Stored items:
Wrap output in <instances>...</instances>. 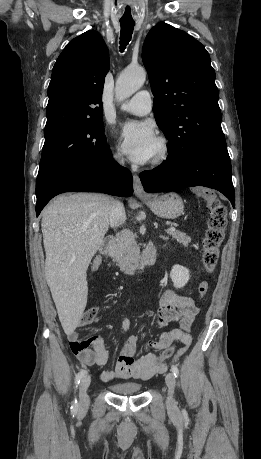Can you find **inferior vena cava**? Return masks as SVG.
<instances>
[{
  "label": "inferior vena cava",
  "mask_w": 261,
  "mask_h": 459,
  "mask_svg": "<svg viewBox=\"0 0 261 459\" xmlns=\"http://www.w3.org/2000/svg\"><path fill=\"white\" fill-rule=\"evenodd\" d=\"M126 221V214L123 203L114 201L110 210V225L117 227Z\"/></svg>",
  "instance_id": "1"
}]
</instances>
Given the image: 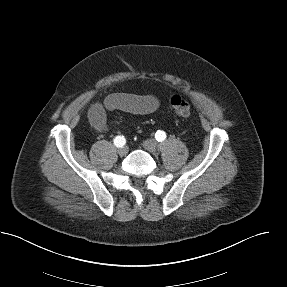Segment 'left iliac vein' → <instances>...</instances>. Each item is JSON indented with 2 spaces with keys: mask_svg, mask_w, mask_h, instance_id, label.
I'll return each mask as SVG.
<instances>
[{
  "mask_svg": "<svg viewBox=\"0 0 287 287\" xmlns=\"http://www.w3.org/2000/svg\"><path fill=\"white\" fill-rule=\"evenodd\" d=\"M143 147L147 151H149V152H151L153 154L157 153V151L159 149L158 143L154 139H147V140H145L143 142Z\"/></svg>",
  "mask_w": 287,
  "mask_h": 287,
  "instance_id": "4c4485c4",
  "label": "left iliac vein"
}]
</instances>
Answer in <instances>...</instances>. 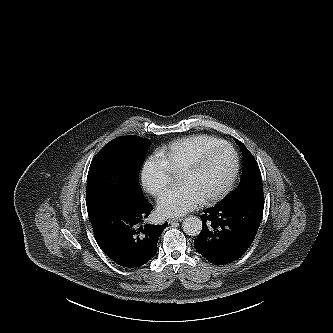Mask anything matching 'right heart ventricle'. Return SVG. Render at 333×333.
Returning a JSON list of instances; mask_svg holds the SVG:
<instances>
[{"label": "right heart ventricle", "instance_id": "obj_1", "mask_svg": "<svg viewBox=\"0 0 333 333\" xmlns=\"http://www.w3.org/2000/svg\"><path fill=\"white\" fill-rule=\"evenodd\" d=\"M223 140L206 134L192 135L175 140L159 150L170 171L180 173L201 152Z\"/></svg>", "mask_w": 333, "mask_h": 333}]
</instances>
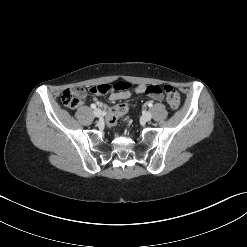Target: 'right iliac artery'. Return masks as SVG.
Masks as SVG:
<instances>
[{
	"label": "right iliac artery",
	"mask_w": 247,
	"mask_h": 247,
	"mask_svg": "<svg viewBox=\"0 0 247 247\" xmlns=\"http://www.w3.org/2000/svg\"><path fill=\"white\" fill-rule=\"evenodd\" d=\"M91 108L92 109H95L96 108V105L95 104H91Z\"/></svg>",
	"instance_id": "right-iliac-artery-1"
}]
</instances>
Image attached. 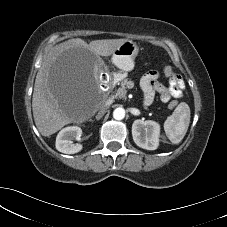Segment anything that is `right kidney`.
I'll return each mask as SVG.
<instances>
[{
    "label": "right kidney",
    "instance_id": "1",
    "mask_svg": "<svg viewBox=\"0 0 227 227\" xmlns=\"http://www.w3.org/2000/svg\"><path fill=\"white\" fill-rule=\"evenodd\" d=\"M82 136V129L78 126L63 128L56 137V149L65 154H75L82 149L79 143H73L74 138Z\"/></svg>",
    "mask_w": 227,
    "mask_h": 227
}]
</instances>
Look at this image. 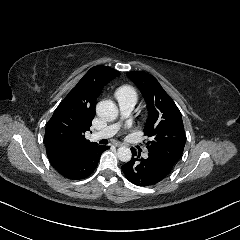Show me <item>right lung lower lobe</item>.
I'll return each instance as SVG.
<instances>
[{"label": "right lung lower lobe", "instance_id": "98d812e1", "mask_svg": "<svg viewBox=\"0 0 240 240\" xmlns=\"http://www.w3.org/2000/svg\"><path fill=\"white\" fill-rule=\"evenodd\" d=\"M109 146H94L74 156L57 157L50 162L63 177L80 180L88 177L97 167L101 154Z\"/></svg>", "mask_w": 240, "mask_h": 240}]
</instances>
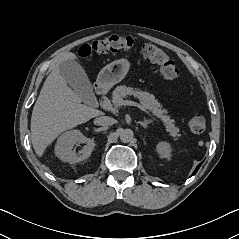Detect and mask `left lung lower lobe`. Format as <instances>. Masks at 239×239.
Masks as SVG:
<instances>
[{
  "mask_svg": "<svg viewBox=\"0 0 239 239\" xmlns=\"http://www.w3.org/2000/svg\"><path fill=\"white\" fill-rule=\"evenodd\" d=\"M201 164H202V163H201ZM201 164H199V165L196 167V169H195V171L193 172L192 175H195V173H196V172L198 171V169L200 168Z\"/></svg>",
  "mask_w": 239,
  "mask_h": 239,
  "instance_id": "obj_1",
  "label": "left lung lower lobe"
}]
</instances>
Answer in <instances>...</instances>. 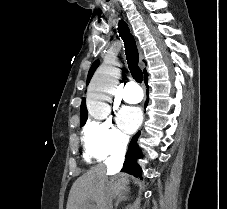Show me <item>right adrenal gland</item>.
<instances>
[{
	"instance_id": "2a0ac1e0",
	"label": "right adrenal gland",
	"mask_w": 227,
	"mask_h": 209,
	"mask_svg": "<svg viewBox=\"0 0 227 209\" xmlns=\"http://www.w3.org/2000/svg\"><path fill=\"white\" fill-rule=\"evenodd\" d=\"M128 193H124V195H118L117 199H116V203H115V207L117 209L119 203H121V201H127V199H129V197H127Z\"/></svg>"
}]
</instances>
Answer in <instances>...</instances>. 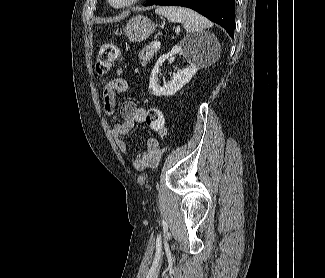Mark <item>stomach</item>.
<instances>
[{"instance_id":"obj_1","label":"stomach","mask_w":325,"mask_h":278,"mask_svg":"<svg viewBox=\"0 0 325 278\" xmlns=\"http://www.w3.org/2000/svg\"><path fill=\"white\" fill-rule=\"evenodd\" d=\"M156 26L148 17L137 15L127 22L123 29V34L131 42H141L146 40L155 31Z\"/></svg>"}]
</instances>
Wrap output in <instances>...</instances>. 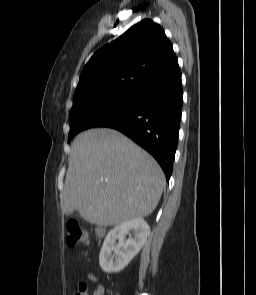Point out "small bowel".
<instances>
[{
    "mask_svg": "<svg viewBox=\"0 0 256 295\" xmlns=\"http://www.w3.org/2000/svg\"><path fill=\"white\" fill-rule=\"evenodd\" d=\"M86 278L97 283L93 295H104V288L103 286L99 283V280L96 276H94L93 274H87Z\"/></svg>",
    "mask_w": 256,
    "mask_h": 295,
    "instance_id": "obj_1",
    "label": "small bowel"
}]
</instances>
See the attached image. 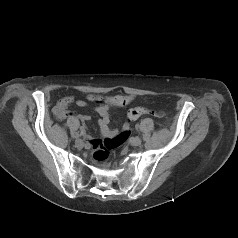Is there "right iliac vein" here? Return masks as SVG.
Returning a JSON list of instances; mask_svg holds the SVG:
<instances>
[{
  "mask_svg": "<svg viewBox=\"0 0 238 238\" xmlns=\"http://www.w3.org/2000/svg\"><path fill=\"white\" fill-rule=\"evenodd\" d=\"M75 144H76V146H77L78 148H82V147L84 146V142H83V140H81V139H77V140L75 141Z\"/></svg>",
  "mask_w": 238,
  "mask_h": 238,
  "instance_id": "right-iliac-vein-1",
  "label": "right iliac vein"
}]
</instances>
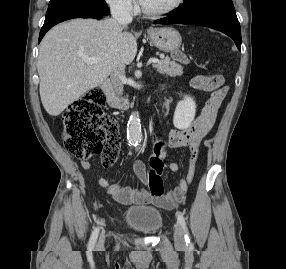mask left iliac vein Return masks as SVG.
<instances>
[{
  "label": "left iliac vein",
  "mask_w": 286,
  "mask_h": 269,
  "mask_svg": "<svg viewBox=\"0 0 286 269\" xmlns=\"http://www.w3.org/2000/svg\"><path fill=\"white\" fill-rule=\"evenodd\" d=\"M174 240L176 245L183 246L185 244L184 231L180 224H176L174 228Z\"/></svg>",
  "instance_id": "4c4485c4"
}]
</instances>
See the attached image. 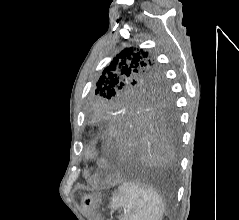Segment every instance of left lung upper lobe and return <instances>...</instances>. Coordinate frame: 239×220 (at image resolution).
<instances>
[{
  "label": "left lung upper lobe",
  "mask_w": 239,
  "mask_h": 220,
  "mask_svg": "<svg viewBox=\"0 0 239 220\" xmlns=\"http://www.w3.org/2000/svg\"><path fill=\"white\" fill-rule=\"evenodd\" d=\"M96 86L87 106V118L92 124L108 108H147L171 114L175 110L162 67L142 49L127 48L114 57Z\"/></svg>",
  "instance_id": "obj_1"
}]
</instances>
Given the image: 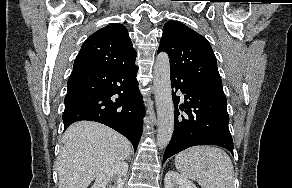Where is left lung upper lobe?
Returning a JSON list of instances; mask_svg holds the SVG:
<instances>
[{"label":"left lung upper lobe","mask_w":292,"mask_h":188,"mask_svg":"<svg viewBox=\"0 0 292 188\" xmlns=\"http://www.w3.org/2000/svg\"><path fill=\"white\" fill-rule=\"evenodd\" d=\"M160 51L169 55L170 72L223 90L217 60L210 44L191 28L178 21H168L163 27Z\"/></svg>","instance_id":"5c2ea615"}]
</instances>
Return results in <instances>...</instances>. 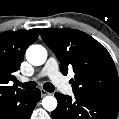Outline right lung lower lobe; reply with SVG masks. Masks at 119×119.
<instances>
[{
	"instance_id": "right-lung-lower-lobe-1",
	"label": "right lung lower lobe",
	"mask_w": 119,
	"mask_h": 119,
	"mask_svg": "<svg viewBox=\"0 0 119 119\" xmlns=\"http://www.w3.org/2000/svg\"><path fill=\"white\" fill-rule=\"evenodd\" d=\"M40 98L39 89L0 96V119H29Z\"/></svg>"
}]
</instances>
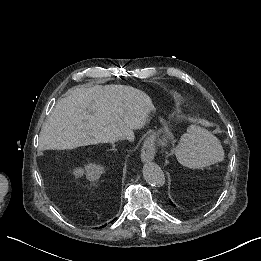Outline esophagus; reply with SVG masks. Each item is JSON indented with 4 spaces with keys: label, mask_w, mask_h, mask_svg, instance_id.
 Returning <instances> with one entry per match:
<instances>
[{
    "label": "esophagus",
    "mask_w": 261,
    "mask_h": 261,
    "mask_svg": "<svg viewBox=\"0 0 261 261\" xmlns=\"http://www.w3.org/2000/svg\"><path fill=\"white\" fill-rule=\"evenodd\" d=\"M155 156V140L153 137H149L145 140L141 150V161L143 163L153 161Z\"/></svg>",
    "instance_id": "esophagus-1"
}]
</instances>
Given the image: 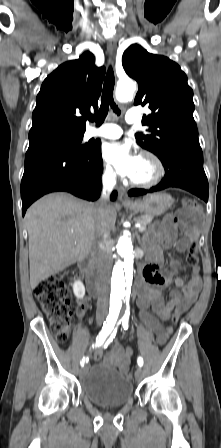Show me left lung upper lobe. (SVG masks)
I'll list each match as a JSON object with an SVG mask.
<instances>
[{
  "label": "left lung upper lobe",
  "mask_w": 221,
  "mask_h": 448,
  "mask_svg": "<svg viewBox=\"0 0 221 448\" xmlns=\"http://www.w3.org/2000/svg\"><path fill=\"white\" fill-rule=\"evenodd\" d=\"M122 64L139 84L134 104L147 105L152 111L143 117L149 129L136 134L138 145L160 159L177 149H201L193 118V91L179 65L137 44L124 52Z\"/></svg>",
  "instance_id": "5c2ea615"
}]
</instances>
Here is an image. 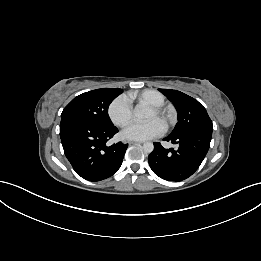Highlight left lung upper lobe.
Listing matches in <instances>:
<instances>
[{
	"instance_id": "1",
	"label": "left lung upper lobe",
	"mask_w": 261,
	"mask_h": 261,
	"mask_svg": "<svg viewBox=\"0 0 261 261\" xmlns=\"http://www.w3.org/2000/svg\"><path fill=\"white\" fill-rule=\"evenodd\" d=\"M175 105L178 123L171 134L196 130L213 129L206 109L194 98L177 90L159 89Z\"/></svg>"
}]
</instances>
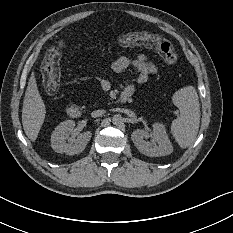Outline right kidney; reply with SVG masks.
<instances>
[{
  "instance_id": "ca27d5eb",
  "label": "right kidney",
  "mask_w": 233,
  "mask_h": 233,
  "mask_svg": "<svg viewBox=\"0 0 233 233\" xmlns=\"http://www.w3.org/2000/svg\"><path fill=\"white\" fill-rule=\"evenodd\" d=\"M74 128L75 122L73 120L62 121L57 125L51 135V147L55 152L76 155L85 150V147L92 136L91 132H83L77 136L75 141L65 143L67 133Z\"/></svg>"
}]
</instances>
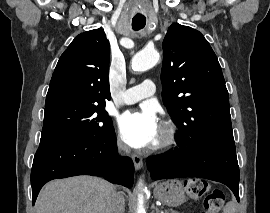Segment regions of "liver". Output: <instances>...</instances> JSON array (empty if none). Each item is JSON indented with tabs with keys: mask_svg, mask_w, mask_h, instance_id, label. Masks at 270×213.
<instances>
[{
	"mask_svg": "<svg viewBox=\"0 0 270 213\" xmlns=\"http://www.w3.org/2000/svg\"><path fill=\"white\" fill-rule=\"evenodd\" d=\"M112 184L92 176L54 180L41 190L36 213H109Z\"/></svg>",
	"mask_w": 270,
	"mask_h": 213,
	"instance_id": "liver-1",
	"label": "liver"
}]
</instances>
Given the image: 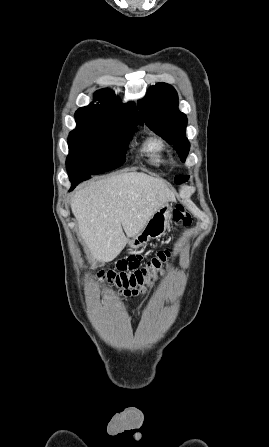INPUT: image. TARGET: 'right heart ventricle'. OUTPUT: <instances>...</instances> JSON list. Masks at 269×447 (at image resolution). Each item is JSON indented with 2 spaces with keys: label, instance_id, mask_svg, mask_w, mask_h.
<instances>
[{
  "label": "right heart ventricle",
  "instance_id": "obj_1",
  "mask_svg": "<svg viewBox=\"0 0 269 447\" xmlns=\"http://www.w3.org/2000/svg\"><path fill=\"white\" fill-rule=\"evenodd\" d=\"M146 151L150 154L151 162L158 166L166 165L164 142L161 138L150 139L146 144Z\"/></svg>",
  "mask_w": 269,
  "mask_h": 447
}]
</instances>
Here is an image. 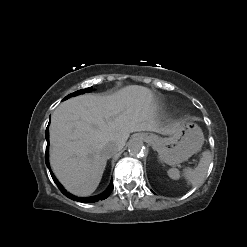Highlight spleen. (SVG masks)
I'll return each instance as SVG.
<instances>
[{
	"instance_id": "1",
	"label": "spleen",
	"mask_w": 247,
	"mask_h": 247,
	"mask_svg": "<svg viewBox=\"0 0 247 247\" xmlns=\"http://www.w3.org/2000/svg\"><path fill=\"white\" fill-rule=\"evenodd\" d=\"M211 161V152L206 150L202 153L200 162L196 168L192 169L188 167L184 169L183 176L188 181L189 185L196 187L204 182ZM167 173L173 180H178L180 178V171L177 168H170Z\"/></svg>"
}]
</instances>
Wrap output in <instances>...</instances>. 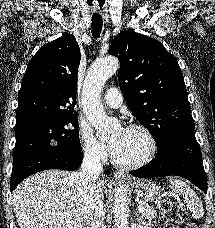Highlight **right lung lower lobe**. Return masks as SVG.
I'll list each match as a JSON object with an SVG mask.
<instances>
[{
	"label": "right lung lower lobe",
	"instance_id": "obj_1",
	"mask_svg": "<svg viewBox=\"0 0 215 228\" xmlns=\"http://www.w3.org/2000/svg\"><path fill=\"white\" fill-rule=\"evenodd\" d=\"M83 159L81 151L60 148H39L13 158L11 192L26 177L47 169L76 170ZM109 174V171H105Z\"/></svg>",
	"mask_w": 215,
	"mask_h": 228
}]
</instances>
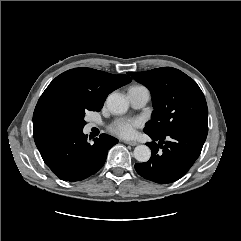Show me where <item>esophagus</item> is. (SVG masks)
<instances>
[{
  "instance_id": "34e87169",
  "label": "esophagus",
  "mask_w": 241,
  "mask_h": 241,
  "mask_svg": "<svg viewBox=\"0 0 241 241\" xmlns=\"http://www.w3.org/2000/svg\"><path fill=\"white\" fill-rule=\"evenodd\" d=\"M124 142L130 146H136L138 144L136 141H124Z\"/></svg>"
}]
</instances>
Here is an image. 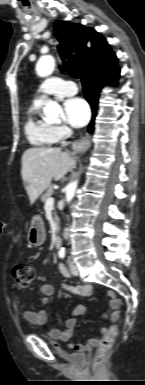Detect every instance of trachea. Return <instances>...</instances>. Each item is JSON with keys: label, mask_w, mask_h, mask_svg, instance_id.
<instances>
[{"label": "trachea", "mask_w": 145, "mask_h": 385, "mask_svg": "<svg viewBox=\"0 0 145 385\" xmlns=\"http://www.w3.org/2000/svg\"><path fill=\"white\" fill-rule=\"evenodd\" d=\"M58 51H59V54H60L61 58L64 59V52H63V49L60 46H58ZM63 64H64V68L67 71V73L69 75H71L72 77L77 79L78 78L77 70L72 65H70L68 62H66V61H64Z\"/></svg>", "instance_id": "1"}]
</instances>
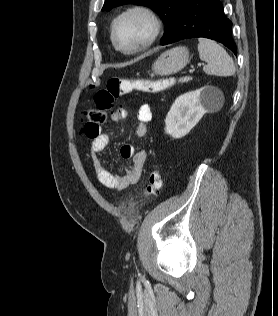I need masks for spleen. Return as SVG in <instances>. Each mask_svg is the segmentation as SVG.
Returning a JSON list of instances; mask_svg holds the SVG:
<instances>
[{
    "label": "spleen",
    "instance_id": "3e777b00",
    "mask_svg": "<svg viewBox=\"0 0 278 316\" xmlns=\"http://www.w3.org/2000/svg\"><path fill=\"white\" fill-rule=\"evenodd\" d=\"M198 52L200 59L207 63L203 68L205 73L218 76H231L235 73L232 57L215 41L200 38Z\"/></svg>",
    "mask_w": 278,
    "mask_h": 316
}]
</instances>
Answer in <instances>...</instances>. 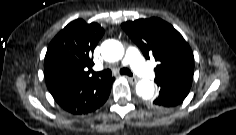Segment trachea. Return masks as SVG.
I'll use <instances>...</instances> for the list:
<instances>
[{
	"label": "trachea",
	"instance_id": "3493384b",
	"mask_svg": "<svg viewBox=\"0 0 236 135\" xmlns=\"http://www.w3.org/2000/svg\"><path fill=\"white\" fill-rule=\"evenodd\" d=\"M120 74H122V75H128V76H132L133 74H132V72L128 69V68H122L121 70H120ZM92 75L93 76H99V77H101L102 79H106V78H109V77H111V75H112V72H111V70H109V69H106V70H103V71H101V72H92Z\"/></svg>",
	"mask_w": 236,
	"mask_h": 135
}]
</instances>
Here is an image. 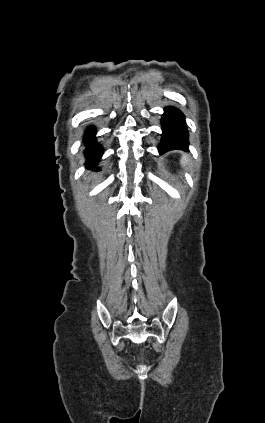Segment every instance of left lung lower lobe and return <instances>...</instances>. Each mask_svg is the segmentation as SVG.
<instances>
[{
    "instance_id": "obj_1",
    "label": "left lung lower lobe",
    "mask_w": 265,
    "mask_h": 423,
    "mask_svg": "<svg viewBox=\"0 0 265 423\" xmlns=\"http://www.w3.org/2000/svg\"><path fill=\"white\" fill-rule=\"evenodd\" d=\"M161 120L163 134L159 151L186 148L188 130L183 113L175 107H166Z\"/></svg>"
}]
</instances>
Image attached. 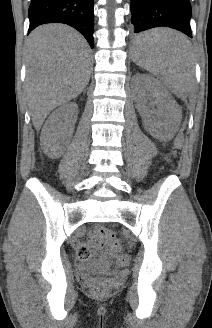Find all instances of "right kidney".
Segmentation results:
<instances>
[{"instance_id":"ca27d5eb","label":"right kidney","mask_w":212,"mask_h":328,"mask_svg":"<svg viewBox=\"0 0 212 328\" xmlns=\"http://www.w3.org/2000/svg\"><path fill=\"white\" fill-rule=\"evenodd\" d=\"M78 114V105L74 102L56 109L47 119L41 132L42 143H53L56 139L69 140L73 133Z\"/></svg>"}]
</instances>
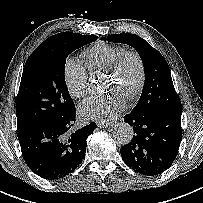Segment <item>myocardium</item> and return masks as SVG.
Returning a JSON list of instances; mask_svg holds the SVG:
<instances>
[{
    "label": "myocardium",
    "mask_w": 203,
    "mask_h": 203,
    "mask_svg": "<svg viewBox=\"0 0 203 203\" xmlns=\"http://www.w3.org/2000/svg\"><path fill=\"white\" fill-rule=\"evenodd\" d=\"M128 59L135 60L138 66V77L136 84L134 88L125 96L127 100H133L141 93L145 83L146 70L141 55L134 50H125L117 57V59L114 61L112 66L107 70V72L110 76H113L120 70V68Z\"/></svg>",
    "instance_id": "f54148a6"
}]
</instances>
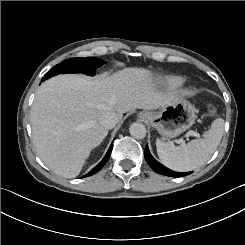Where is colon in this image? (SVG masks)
<instances>
[{
    "label": "colon",
    "instance_id": "1",
    "mask_svg": "<svg viewBox=\"0 0 245 245\" xmlns=\"http://www.w3.org/2000/svg\"><path fill=\"white\" fill-rule=\"evenodd\" d=\"M217 107L215 106V105H210L209 107H208V114L210 115V116H215L216 114H217Z\"/></svg>",
    "mask_w": 245,
    "mask_h": 245
}]
</instances>
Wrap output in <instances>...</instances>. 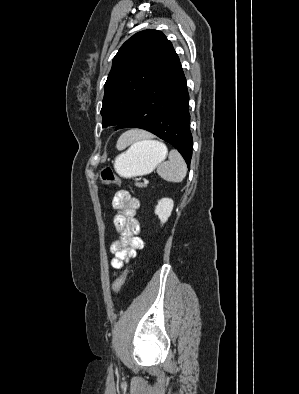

WHAT YOU HAVE TO DO:
The lines to copy run from the line containing "Where is colon in this image? (SVG masks)" through the end of the data above; copy exactly those, minus the pictures.

RESULT FOR THIS EXERCISE:
Where is colon in this image? (SVG masks)
<instances>
[{
    "label": "colon",
    "instance_id": "1",
    "mask_svg": "<svg viewBox=\"0 0 245 245\" xmlns=\"http://www.w3.org/2000/svg\"><path fill=\"white\" fill-rule=\"evenodd\" d=\"M217 107L215 106V105H210L209 107H208V114L210 115V116H215L216 114H217Z\"/></svg>",
    "mask_w": 245,
    "mask_h": 245
}]
</instances>
Wrap output in <instances>...</instances>. 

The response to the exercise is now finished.